Очень медленно кивнув мне с печальной улыбкой на устах, юноша обвил мои слегка подрагивающие плечи и трепетно выдохнул мне на ухо:

 – Да, теперь мы наконец-то поняли друг друга. И в благодарность за это, я сделаю тебе подарок – я подарю тебе обещание, что никогда больше не пойду в то место и не стану спать с мужчинами. Я вообще больше никуда не уйду от тебя. Отныне я останусь с тобой. Я буду только твоим. Навсегда. Я обещаю тебе это, Леонардо.

Буквально вдохнув в меня жизнь этими словами, мой маленький сумасшедший моментально исцелил своим обетом всю горечь, что я испытал от предшествующего сему разговора. Я не желал больше задумываться над смыслов его прежних слов, не пытался ничего анализировать и прогнозировать. Важнее всего на свете, что он всё-таки принёс столь желанное мне обещание и сделал это совершенно искренне. Сквозь пелену затмивших мой взор слёз, я заглянул в его лучистые глаза и прочитал эту небесную душу насквозь. Тогда он точно не врал мне. Это было его жертвоприношение, посвящённое мне одному – отказаться от всех своих прочих жертвоприношений.

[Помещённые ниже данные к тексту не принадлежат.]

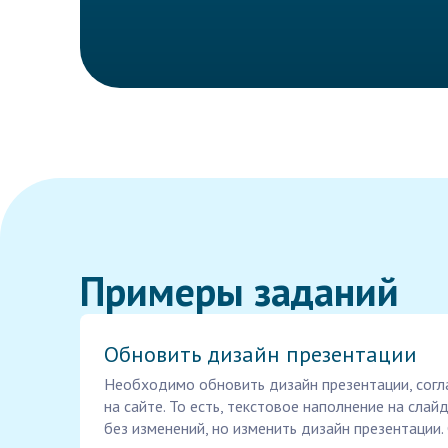
Примеры заданий
Обновить дизайн презентации
Необходимо обновить дизайн презентации, согл
на сайте. То есть, текстовое наполнение на сла
без изменений, но изменить дизайн презентации. 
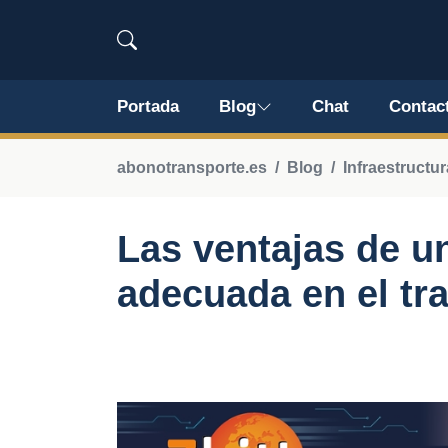
Portada
Blog
Chat
Contac
abonotransporte.es
Blog
Infraestructur
Las ventajas de un
adecuada en el tr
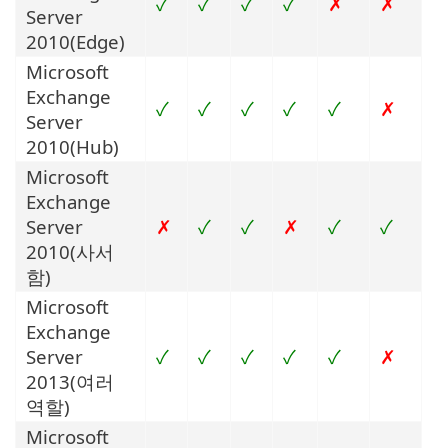
✓
✓
✓
✓
✗
✗
Server
2010(Edge)
Microsoft
Exchange
✓
✓
✓
✓
✓
✗
Server
2010(Hub)
Microsoft
Exchange
Server
✗
✓
✓
✗
✓
✓
2010(사서
함)
Microsoft
Exchange
Server
✓
✓
✓
✓
✓
✗
2013(여러
역할)
Microsoft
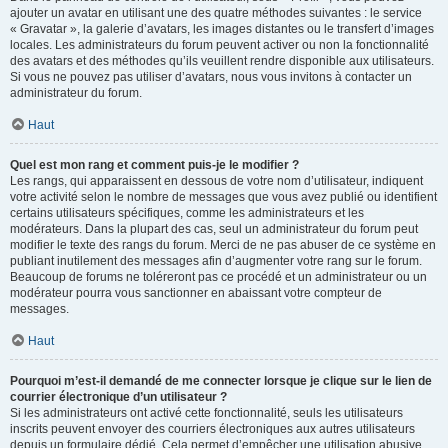
ajouter un avatar en utilisant une des quatre méthodes suivantes : le service
« Gravatar », la galerie d’avatars, les images distantes ou le transfert d’images
locales. Les administrateurs du forum peuvent activer ou non la fonctionnalité
des avatars et des méthodes qu’ils veuillent rendre disponible aux utilisateurs.
Si vous ne pouvez pas utiliser d’avatars, nous vous invitons à contacter un
administrateur du forum.
Haut
Quel est mon rang et comment puis-je le modifier ?
Les rangs, qui apparaissent en dessous de votre nom d’utilisateur, indiquent
votre activité selon le nombre de messages que vous avez publié ou identifient
certains utilisateurs spécifiques, comme les administrateurs et les
modérateurs. Dans la plupart des cas, seul un administrateur du forum peut
modifier le texte des rangs du forum. Merci de ne pas abuser de ce système en
publiant inutilement des messages afin d’augmenter votre rang sur le forum.
Beaucoup de forums ne toléreront pas ce procédé et un administrateur ou un
modérateur pourra vous sanctionner en abaissant votre compteur de
messages.
Haut
Pourquoi m’est-il demandé de me connecter lorsque je clique sur le lien de
courrier électronique d’un utilisateur ?
Si les administrateurs ont activé cette fonctionnalité, seuls les utilisateurs
inscrits peuvent envoyer des courriers électroniques aux autres utilisateurs
depuis un formulaire dédié. Cela permet d’empêcher une utilisation abusive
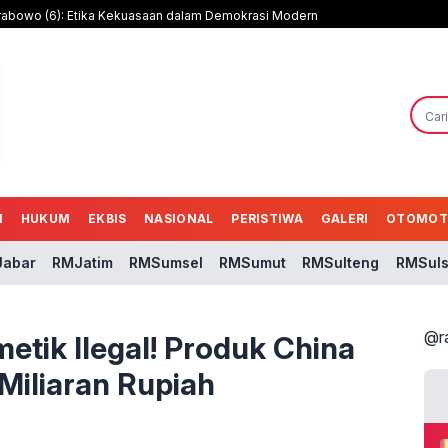
rabowo (6): Etika Kekuasaan dalam Demokrasi Modern
N
HUKUM
EKBIS
NASIONAL
PERISTIWA
GALERI
OTOMOT
abar
RMJatim
RMSumsel
RMSumut
RMSulteng
RMSuls
@r
etik Ilegal! Produk China
Miliaran Rupiah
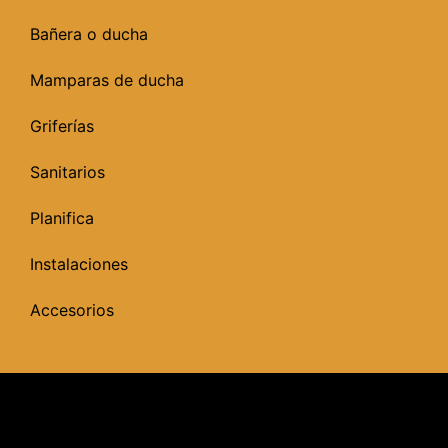
Bañera o ducha
Mamparas de ducha
Griferías
Sanitarios
Planifica
Instalaciones
Accesorios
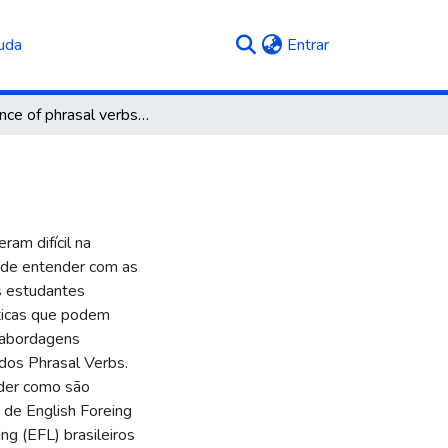
(current)
uda
Entrar
Avoidance of phrasal verbs by brazilian students
am difícil na
l de entender com as
s estudantes
sticas que podem
s abordagens
 dos Phrasal Verbs.
nder como são
 de English Foreing
ng (EFL) brasileiros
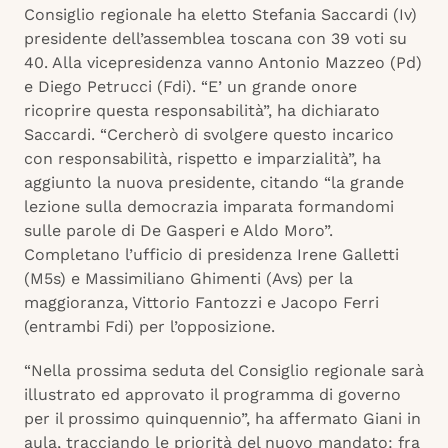
Consiglio regionale ha eletto Stefania Saccardi (Iv)
presidente dell’assemblea toscana con 39 voti su
40. Alla vicepresidenza vanno Antonio Mazzeo (Pd)
e Diego Petrucci (Fdi). “E’ un grande onore
ricoprire questa responsabilità”, ha dichiarato
Saccardi. “Cercherò di svolgere questo incarico
con responsabilità, rispetto e imparzialità”, ha
aggiunto la nuova presidente, citando “la grande
lezione sulla democrazia imparata formandomi
sulle parole di De Gasperi e Aldo Moro”.
Completano l’ufficio di presidenza Irene Galletti
(M5s) e Massimiliano Ghimenti (Avs) per la
maggioranza, Vittorio Fantozzi e Jacopo Ferri
(entrambi Fdi) per l’opposizione.
“Nella prossima seduta del Consiglio regionale sarà
illustrato ed approvato il programma di governo
per il prossimo quinquennio”, ha affermato Giani in
aula, tracciando le priorità del nuovo mandato: fra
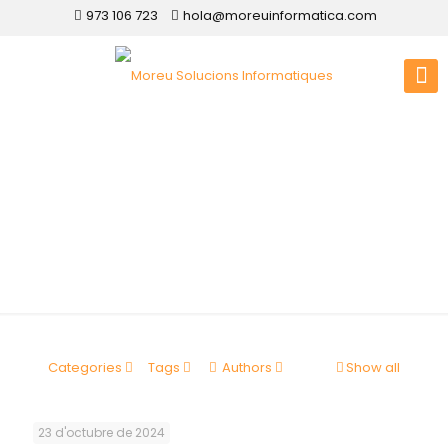
973 106 723
hola@moreuinformatica.com
Disseny web Albesa
Categories
Tags
Authors
Show all
23 d'octubre de 2024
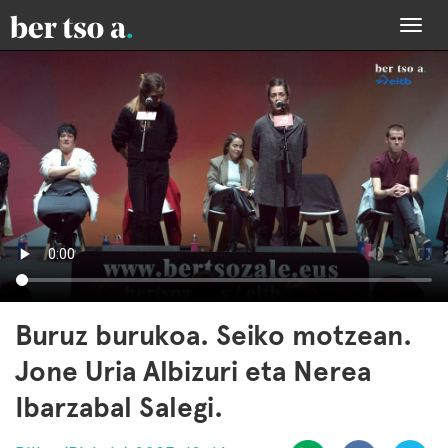
Togg
navi
Buruz burukoa. Seiko motzean.
Jone Uria Albizuri eta Nerea
Ibarzabal Salegi.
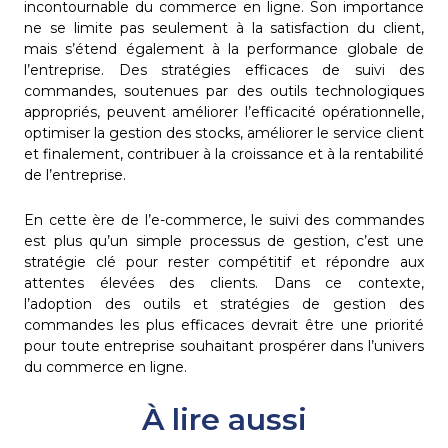
incontournable du commerce en ligne. Son importance
ne se limite pas seulement à la satisfaction du client,
mais s’étend également à la performance globale de
l’entreprise. Des stratégies efficaces de suivi des
commandes, soutenues par des outils technologiques
appropriés, peuvent améliorer l’efficacité opérationnelle,
optimiser la gestion des stocks, améliorer le service client
et finalement, contribuer à la croissance et à la rentabilité
de l’entreprise.
En cette ère de l’e-commerce, le suivi des commandes
est plus qu’un simple processus de gestion, c’est une
stratégie clé pour rester compétitif et répondre aux
attentes élevées des clients. Dans ce contexte,
l’adoption des outils et stratégies de gestion des
commandes les plus efficaces devrait être une priorité
pour toute entreprise souhaitant prospérer dans l’univers
du commerce en ligne.
À lire aussi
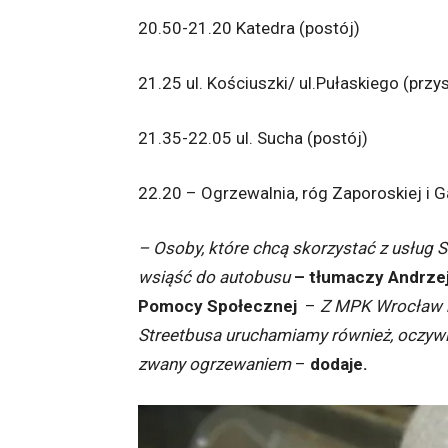
20.50-21.20 Katedra (postój)
21.25 ul. Kościuszki/ ul.Pułaskiego (przy
21.35-22.05 ul. Sucha (postój)
22.20 – Ogrzewalnia, róg Zaporoskiej i G
– Osoby, które chcą skorzystać z usług 
wsiąść do autobusu
– tłumaczy Andrzej
Pomocy Społecznej
–
Z MPK Wrocław m
Streetbusa uruchamiamy również, oczywiś
zwany ogrzewaniem
–
dodaje.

Словно впервые осознав свои чувства, я привлёк юношу к себе и согрел этот маленький комочек боли у сердца. Теперь он и вправду по-настоящему принадлежал только мне. И больше никто на свете не мог отнять его у меня. Даже он сам. Даже я сам. Понимаете? Никто уже не сможет этого изменить. Несмотря на всё, что было после, Владлен теперь навсегда мой.

***

На следующий день к нам пришла Линда. Мне кажется, она с первого взгляда всё сразу поняла – и куда опять ходил Владлен, и почему он поступил именно так. Наверное, в этом и была её любовь – в умении абсолютно всё понять без слов и оправдать это без каких-либо дополнительных объяснений. Они даже ни о чём не разговаривали друг с другом, но в их молчании было гораздо больше чувства, чем во всех признаниях и клятвах вселенной. Владлен лежал на руках девушки, а Линда тем временем ласково шевырялась пальцами в его волосах. Я всё исподтишка косился на них и ждал, пока они хотя бы поцелуются, но их скупая нежность не отважилась даже на такой шаг. В итоге, когда моё навязчивое присутствие в комнате уже перешло все границы приличия, я был вынужден оставить их наедине и ушёл ночевать к Лауре. Но, даже занимаясь с ней любовью, я никак не мог выбросить из головы этих двоих. В конце концов, я не утерпел и, извинившись перед удивлённой Лаурой, отправился домой, чтобы узнать, как у них там обстоят дела. Да-да, представляю, что вы обо мне подумали. В тот момент я мало чем отличался от недозревшего подростка-Джереми, который, сидя под дверью в спальню эженовой сестры, следил через замочную скважину за её романтическими приключениями. Быть может, я и вправду слишком привык подсматривать за жизнью людей через объектив кинокамеры, так что это едва не превратило меня в вуайериста. Бесшумно прокравшись по коридору, я осторожно заглянул в комнату и рассмотрел в полумраке, как Линда и Владлен, по-прежнему одетые, крепко спят в объятьях друг друга, по всей видимости, даже не сменив позы с того момента, как я оставил их одних. Мне казалось, что наконец-то оставшись вдвоём на целую ночь, они станут хоть чуточку ближе друг к другу. Однако эта странная парочка явно не собиралась оправдывать моих ожиданий. Я решительно не понимал таких отношений. И всё же, я убеждён в этом сейчас ничуть не меньше, чем тогда, что никто во всём свете не любил так, как эти двое. Слишком устав, чтобы опять возвращаться к Лауре, я попытался разместиться на ночлег в ванной, но в итоге так и промаялся до утра без сна, не сумев уснуть в столь неудобной позе. На следующее утро Владлен предстал передо мной на диво умиротворённым и счастливым. Сразу было видно, что присутствие Линды пошло ему на пользу. Мы вновь мучительно пытались вернуться к нормальной жизни. Через пару дней Владлен завёл разговор о том, что нам необходимо продолжить работу над фильмом.  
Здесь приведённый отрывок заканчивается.